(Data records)
------------------------------

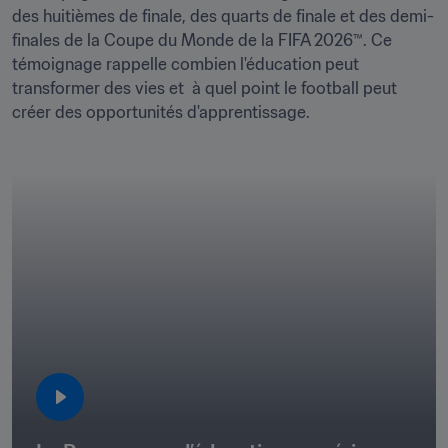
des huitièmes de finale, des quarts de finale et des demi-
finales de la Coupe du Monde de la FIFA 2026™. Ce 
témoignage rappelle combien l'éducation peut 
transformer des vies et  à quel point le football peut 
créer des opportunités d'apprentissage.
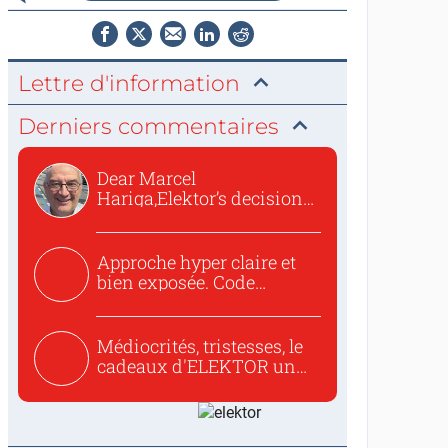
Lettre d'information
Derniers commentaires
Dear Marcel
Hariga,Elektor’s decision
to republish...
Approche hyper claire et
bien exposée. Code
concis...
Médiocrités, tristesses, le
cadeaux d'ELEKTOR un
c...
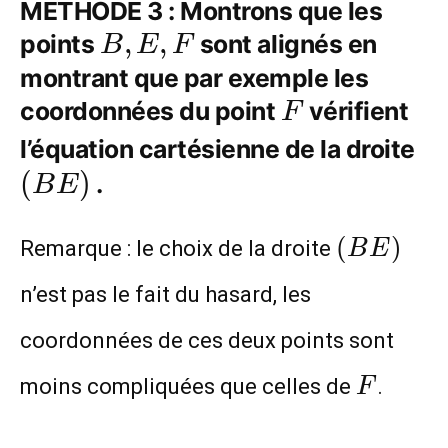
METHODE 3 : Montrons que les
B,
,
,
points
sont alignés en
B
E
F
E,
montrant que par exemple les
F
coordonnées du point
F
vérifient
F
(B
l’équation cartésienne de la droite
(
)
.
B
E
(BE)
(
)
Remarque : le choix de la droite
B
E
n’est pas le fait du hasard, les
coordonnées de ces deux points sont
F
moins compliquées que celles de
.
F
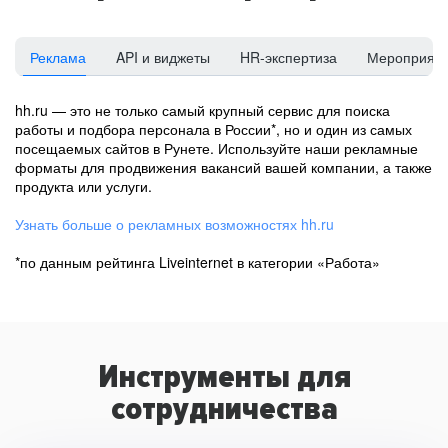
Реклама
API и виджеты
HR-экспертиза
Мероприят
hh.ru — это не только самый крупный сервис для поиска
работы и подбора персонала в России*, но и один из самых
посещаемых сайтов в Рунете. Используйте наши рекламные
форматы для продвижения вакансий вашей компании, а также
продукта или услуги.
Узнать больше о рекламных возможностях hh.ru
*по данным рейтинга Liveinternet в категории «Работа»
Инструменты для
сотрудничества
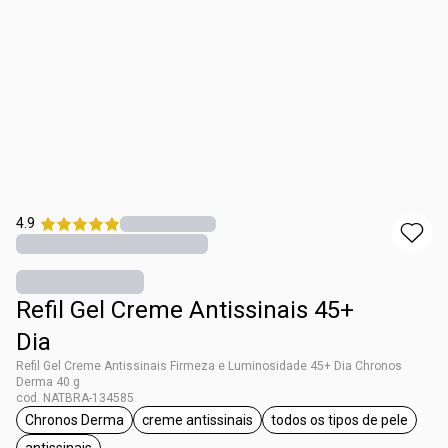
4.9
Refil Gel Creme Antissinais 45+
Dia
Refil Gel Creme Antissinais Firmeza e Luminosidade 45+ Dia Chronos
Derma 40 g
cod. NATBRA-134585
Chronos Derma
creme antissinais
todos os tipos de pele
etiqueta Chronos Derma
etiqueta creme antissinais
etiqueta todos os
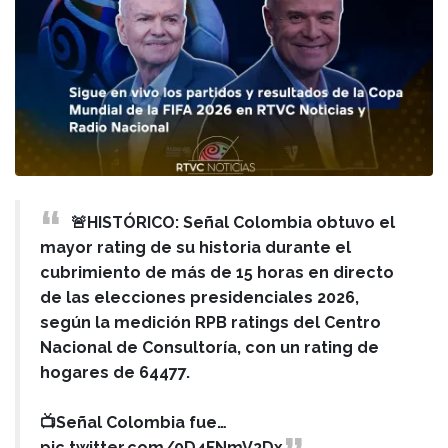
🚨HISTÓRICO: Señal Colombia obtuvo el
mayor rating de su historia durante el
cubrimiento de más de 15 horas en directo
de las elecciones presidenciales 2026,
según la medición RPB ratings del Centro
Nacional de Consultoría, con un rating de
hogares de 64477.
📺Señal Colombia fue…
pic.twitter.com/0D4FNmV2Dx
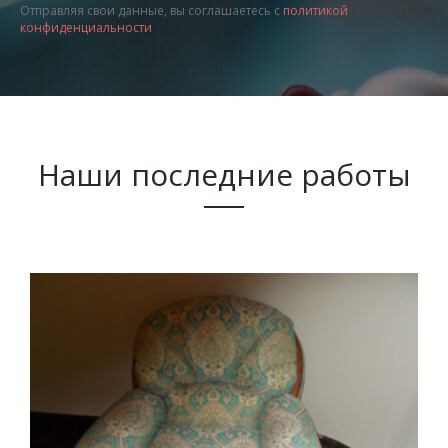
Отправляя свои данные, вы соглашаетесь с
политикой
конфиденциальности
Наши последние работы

------------------------------

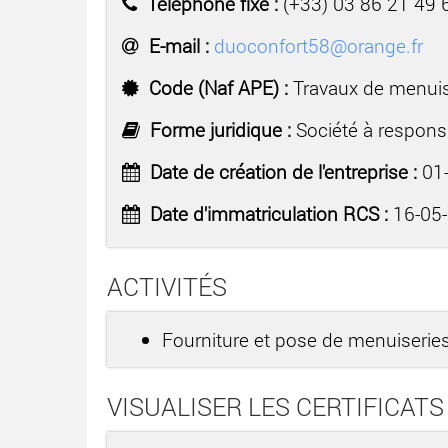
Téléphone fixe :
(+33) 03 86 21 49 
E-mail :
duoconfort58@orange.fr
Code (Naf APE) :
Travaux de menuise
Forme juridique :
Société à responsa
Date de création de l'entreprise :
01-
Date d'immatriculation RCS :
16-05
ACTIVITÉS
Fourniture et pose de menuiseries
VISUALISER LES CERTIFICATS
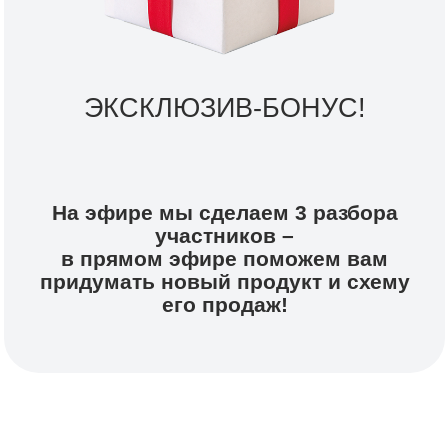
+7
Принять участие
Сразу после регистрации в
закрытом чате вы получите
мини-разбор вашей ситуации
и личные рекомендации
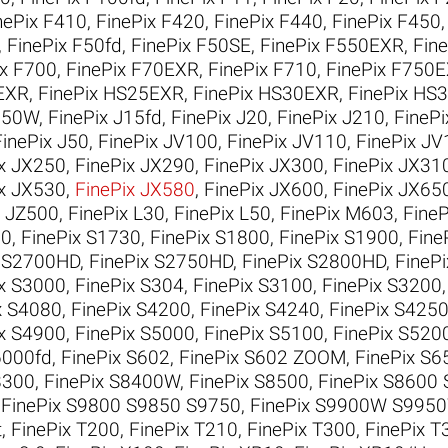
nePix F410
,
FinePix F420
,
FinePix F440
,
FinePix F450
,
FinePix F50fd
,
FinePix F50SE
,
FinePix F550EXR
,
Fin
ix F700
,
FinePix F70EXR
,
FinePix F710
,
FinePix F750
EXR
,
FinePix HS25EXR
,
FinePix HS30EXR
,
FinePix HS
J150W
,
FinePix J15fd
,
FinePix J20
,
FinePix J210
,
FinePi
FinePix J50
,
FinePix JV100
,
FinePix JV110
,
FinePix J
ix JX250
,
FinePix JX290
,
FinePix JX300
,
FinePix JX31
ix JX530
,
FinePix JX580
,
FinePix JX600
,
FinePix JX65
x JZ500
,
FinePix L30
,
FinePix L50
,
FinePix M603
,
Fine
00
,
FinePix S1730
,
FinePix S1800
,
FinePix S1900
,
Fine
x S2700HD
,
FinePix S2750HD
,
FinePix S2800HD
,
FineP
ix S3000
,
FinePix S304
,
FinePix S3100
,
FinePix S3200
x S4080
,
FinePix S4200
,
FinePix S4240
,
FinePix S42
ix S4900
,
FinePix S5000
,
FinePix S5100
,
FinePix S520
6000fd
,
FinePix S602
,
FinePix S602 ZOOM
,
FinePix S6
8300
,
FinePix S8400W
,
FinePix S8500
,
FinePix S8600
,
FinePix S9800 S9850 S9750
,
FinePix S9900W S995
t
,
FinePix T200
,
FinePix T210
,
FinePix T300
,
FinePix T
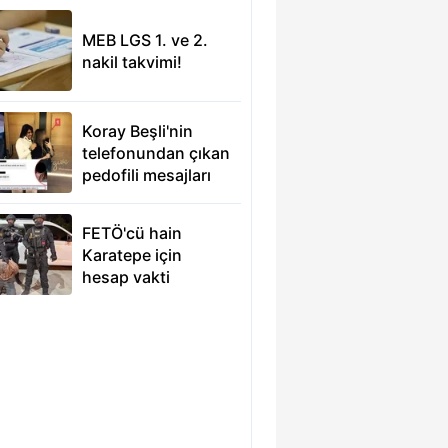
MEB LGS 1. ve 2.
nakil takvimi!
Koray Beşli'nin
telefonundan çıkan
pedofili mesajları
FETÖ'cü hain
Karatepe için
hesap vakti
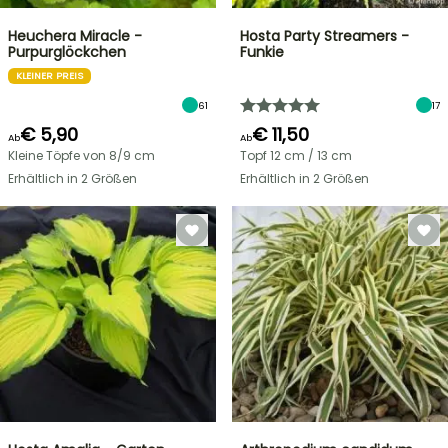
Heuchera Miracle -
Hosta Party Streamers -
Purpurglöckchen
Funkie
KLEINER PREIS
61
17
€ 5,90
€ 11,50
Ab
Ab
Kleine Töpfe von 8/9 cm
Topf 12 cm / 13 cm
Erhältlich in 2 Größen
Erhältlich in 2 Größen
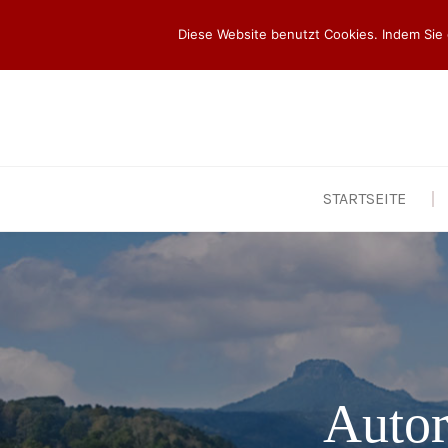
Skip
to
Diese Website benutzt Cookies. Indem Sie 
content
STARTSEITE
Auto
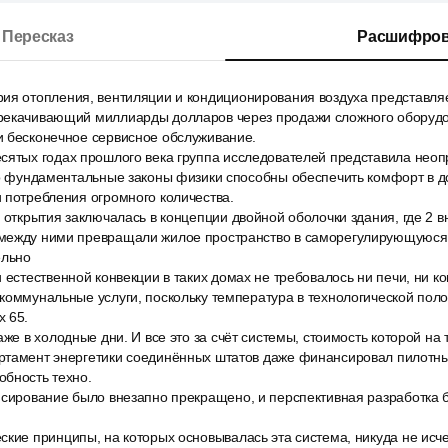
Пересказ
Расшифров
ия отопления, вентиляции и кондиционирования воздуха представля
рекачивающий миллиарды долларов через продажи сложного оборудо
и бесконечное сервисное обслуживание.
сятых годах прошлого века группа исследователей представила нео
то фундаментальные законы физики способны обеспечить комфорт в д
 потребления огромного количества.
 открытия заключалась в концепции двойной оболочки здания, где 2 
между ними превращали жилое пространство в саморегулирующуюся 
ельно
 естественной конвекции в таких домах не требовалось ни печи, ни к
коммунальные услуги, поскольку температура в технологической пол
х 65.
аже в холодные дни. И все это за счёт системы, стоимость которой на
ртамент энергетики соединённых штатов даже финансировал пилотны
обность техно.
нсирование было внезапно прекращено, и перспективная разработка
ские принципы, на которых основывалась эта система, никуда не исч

------------------------------

Give only the number of lines in the data that hold the word "droite".

2